First, there's the kind they mention in passing but do not discuss, "excessive administrative costs, misused and wasted materiel, and inefficiencies such as duplicate testing and unnecessary physician visits generated by uncoordinated care." They say nothing further about this, but I will tell you right now that there is a simple, elegant solution that can eliminate almost all of this and has already done so just a a few feet away from Detroit: universal, comprehensive, single payer, national health care. But I digress.
Hoffman and Pearson are actually concerned about the kinds of waste Barack Obama is talking about when he discusses comparative effectiveness research, and Republicans are defending as essential to our freedom: medical interventions that might not be worth it but happen anyway. The subtlety is that they aren't all created equal. H&P identify 4 kinds of questionable interventions:
- Inadequate evidence of comparative net benefit for any indication;
- Use beyond boundaries of established net benefit;
- Higher cost when established benefit is comparable to other options; and
- Relatively high cost for incremental benefit compared to other options.
As to the first item on the list, it may surprise you to know that a lot of the drugs and medical devices that are widely sold, and surgical procedures that are commonly used, lack any scientific evidence for effectiveness whatsoever. Surgical procedures do not require FDA approval nor any evidence of benefit for doctors to use them, and medical devices can win approval on very flimsy evidence. But even drugs can be approved based on short-term comparison with placebos. They don't have to show that they are better than existing, cheaper drugs, nor that they provide any long-term benefit. That's just plain dumb, and the only reason we have that policy is so that drug companies can get patents on drugs for which there are cheap generic alternatives, without having to prove that their patented drugs are better, and then spend money on TV advertising and efforts to influence doctors so that the more expensive, and quite possibly worse, but new and exciting, drug gets prescribed.
The second item reflects a quirk in the law.

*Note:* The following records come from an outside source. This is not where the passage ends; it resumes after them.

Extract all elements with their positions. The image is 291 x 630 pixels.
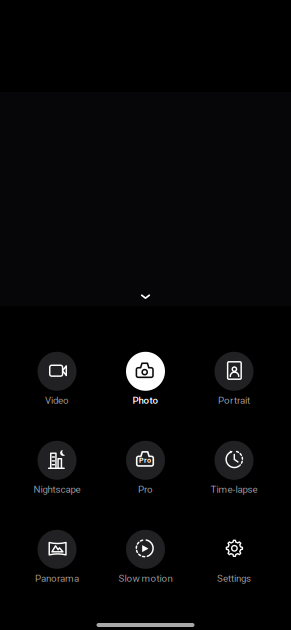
staticText: Time-lapse (210, 484, 258, 495)
button[interactable]: Portrait (190, 352, 278, 407)
button[interactable]: Photo (101, 352, 190, 407)
staticText: Video (45, 395, 69, 406)
staticText: Panorama (35, 573, 79, 584)
staticText: Slow motion (118, 573, 172, 584)
staticText: Nightscape (34, 484, 80, 495)
button[interactable]: Slow motion (101, 530, 190, 585)
button[interactable]: Time-lapse (190, 441, 278, 496)
staticText: Settings (217, 573, 251, 584)
button[interactable]: Video (13, 352, 101, 407)
button[interactable]: Nightscape (13, 441, 101, 496)
button[interactable]: Panorama (13, 530, 101, 585)
button[interactable]: Settings (190, 530, 278, 585)
staticText: Pro (138, 484, 153, 495)
staticText: Photo (132, 395, 158, 406)
staticText: Portrait (218, 395, 250, 406)
button[interactable]: Hide modes (128, 286, 162, 308)
staticText: Pro (139, 456, 151, 465)
button[interactable]: Pro (101, 441, 190, 496)
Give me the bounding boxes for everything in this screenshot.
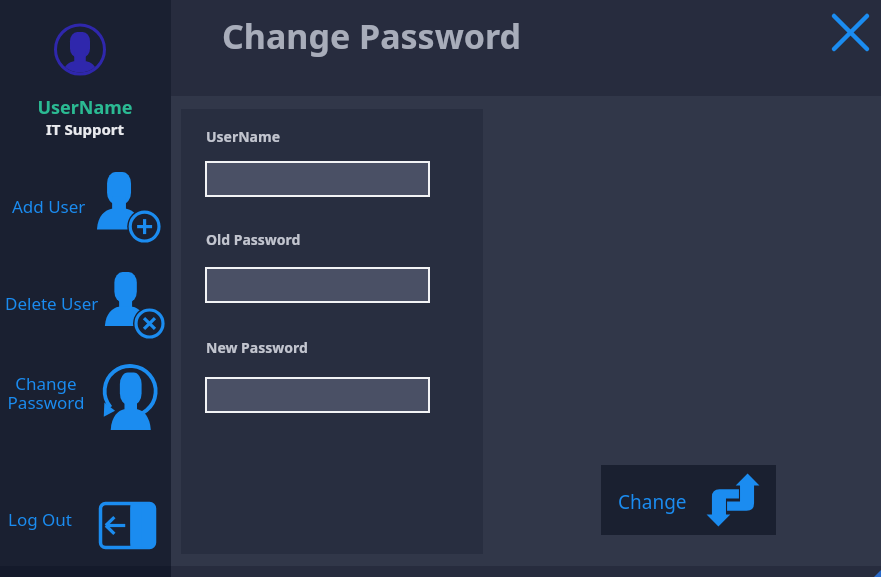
button[interactable] (205, 377, 430, 413)
staticText: UserName (0, 95, 170, 120)
staticText: UserName (206, 127, 281, 146)
staticText: New Password (206, 338, 308, 357)
staticText: Old Password (206, 230, 301, 249)
button[interactable] (205, 267, 430, 303)
button[interactable]: Change (0, 360, 170, 432)
staticText: Password (0, 391, 92, 414)
button[interactable]: Log Out (0, 496, 170, 556)
staticText: Change Password (222, 13, 521, 59)
staticText: Log Out (8, 508, 72, 531)
button[interactable]: Delete User (0, 268, 170, 340)
button[interactable] (205, 161, 430, 197)
staticText: Delete User (5, 292, 99, 315)
staticText: Add User (12, 195, 86, 218)
button[interactable]: Add User (0, 166, 170, 250)
button[interactable] (826, 8, 874, 56)
staticText: Change (618, 489, 687, 515)
staticText: IT Support (0, 119, 170, 139)
staticText: Change (0, 372, 92, 395)
button[interactable]: Change (601, 465, 776, 535)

Once a drug or device has FDA approval, doctors can prescribe or use it for any purpose whatsoever, which is called "off-label" prescribing. Companies aren't supposed to market drugs for off-label uses, but they do it anyway. Sometimes, the fines are just a worthwhile cost of doing business; more often the companies just get away with it because of lax enforcement.
While we might imagine that most people would readily agree that these practices ought to be curtailed, physicians as a class are against greater restrictions. They tend to see this as a question of professional autonomy and the right to exercise their clinical judgment, which they believe is more powerful than scientific evidence. Many consumers, I must admit, feel the same way. They flock to the GNC and buy mass quantities of stuff for which there is even less evidence of usefulness than there is for SSRIs -- and that's saying something. They trust decision rules (what we eggheads call heuristics) which are different from the ones used in clinical trials, and they expect their doctors to do the same.

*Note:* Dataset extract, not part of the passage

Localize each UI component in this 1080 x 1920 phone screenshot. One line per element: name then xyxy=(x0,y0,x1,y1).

The third and fourth categories are rather different. We know the stuff works, but either it costs more than something else that probably works almost as well, or it costs a huge amount and delivers what most people would consider a very small benefit. An example of the latter is paying tens of thousands of dollars for chemotherapy that can be expected to extend the life of a person with cancer by a few weeks. These are the kinds of issues that come up in the UK from time to time when the National Health Service refuses a treatment to some desperate person, and this is where the "rationing" rubber really hits the road.

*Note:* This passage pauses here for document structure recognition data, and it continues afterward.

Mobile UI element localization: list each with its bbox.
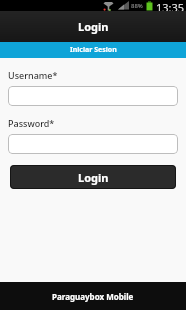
staticText: Password* [8,117,55,129]
button[interactable]: Paraguaybox Mobile [0,282,186,310]
button[interactable] [8,134,178,154]
staticText: Iniciar Sesion [70,45,117,55]
button[interactable]: Iniciar Sesion [0,42,186,58]
staticText: Paraguaybox Mobile [52,291,134,302]
staticText: Username* [8,69,58,81]
staticText: Login [78,170,109,185]
button[interactable] [8,86,178,106]
button[interactable]: Login [10,165,176,189]
staticText: 13:35 [156,0,185,11]
staticText: 88% [131,2,143,10]
staticText: Login [78,19,109,34]
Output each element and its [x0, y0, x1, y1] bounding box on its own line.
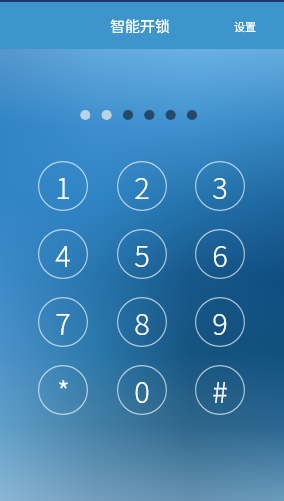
button[interactable]: 设置: [223, 6, 267, 46]
staticText: 智能开锁: [110, 15, 171, 37]
staticText: 2: [134, 165, 150, 207]
other: PIN progress: [70, 104, 208, 126]
button[interactable]: 8: [117, 297, 167, 347]
button[interactable]: *: [38, 365, 88, 415]
button[interactable]: 4: [38, 229, 88, 279]
staticText: 6: [212, 233, 228, 275]
staticText: 0: [134, 369, 150, 411]
button[interactable]: 5: [117, 229, 167, 279]
staticText: #: [212, 369, 228, 411]
staticText: 4: [55, 233, 71, 275]
staticText: 设置: [234, 18, 256, 34]
button[interactable]: 2: [117, 161, 167, 211]
staticText: 3: [212, 165, 228, 207]
button[interactable]: 3: [195, 161, 245, 211]
staticText: 1: [55, 165, 71, 207]
button[interactable]: 0: [117, 365, 167, 415]
staticText: 9: [212, 301, 228, 343]
button[interactable]: #: [195, 365, 245, 415]
button[interactable]: 6: [195, 229, 245, 279]
button[interactable]: 1: [38, 161, 88, 211]
button[interactable]: 9: [195, 297, 245, 347]
staticText: 7: [55, 301, 71, 343]
staticText: *: [57, 369, 70, 411]
button[interactable]: 7: [38, 297, 88, 347]
staticText: 8: [134, 301, 150, 343]
staticText: 5: [134, 233, 150, 275]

If we could cut through the mass media tornado of trash talk and have a reasoned discussion, I expect most people would agree that we ought to try to have the best possible evidence for what works best under what circumstances, and we ought to stop mucking around with our bodies in ways that don't actually make us better, might make us worse, and cost a lot -- our God-given right to make choices that bankrupt and harm us is probably secondary, notwithstanding Betsey McAughey, John Stossel and Sam Brownback.
However, when it comes to the question of how much is worth spending to maybe benefit a sick person a little bit, the conversation does admittedly get more difficult. People have a glib reaction that "you can't put a value on human life" and the idea of accountants deciding that some necessarily largely arbitrary amount -- whether it be $10,000 or $50,000 or $10 million -- is too much to spend to "save a person's life" just doesn't sit right. The response ought to be obvious, but for some reason I can't quite grasp it is not to many people.
Note first of all that it is the very same people who are decrying the prospect of "rationing," in many instances, who are also insisting that we cannot afford the cost of providing universal health care. It is also very likely to be the same people who are opposed to environmental regulation, workplace safe and healthy regulation, and social welfare programs because they are "too expensive." We can't afford the economic cost of clean air, but it would be immoral to "ration" health care. These are positions which conservatives hold simultaneously, unapologetically, and apparently completely unaware of any contradiction.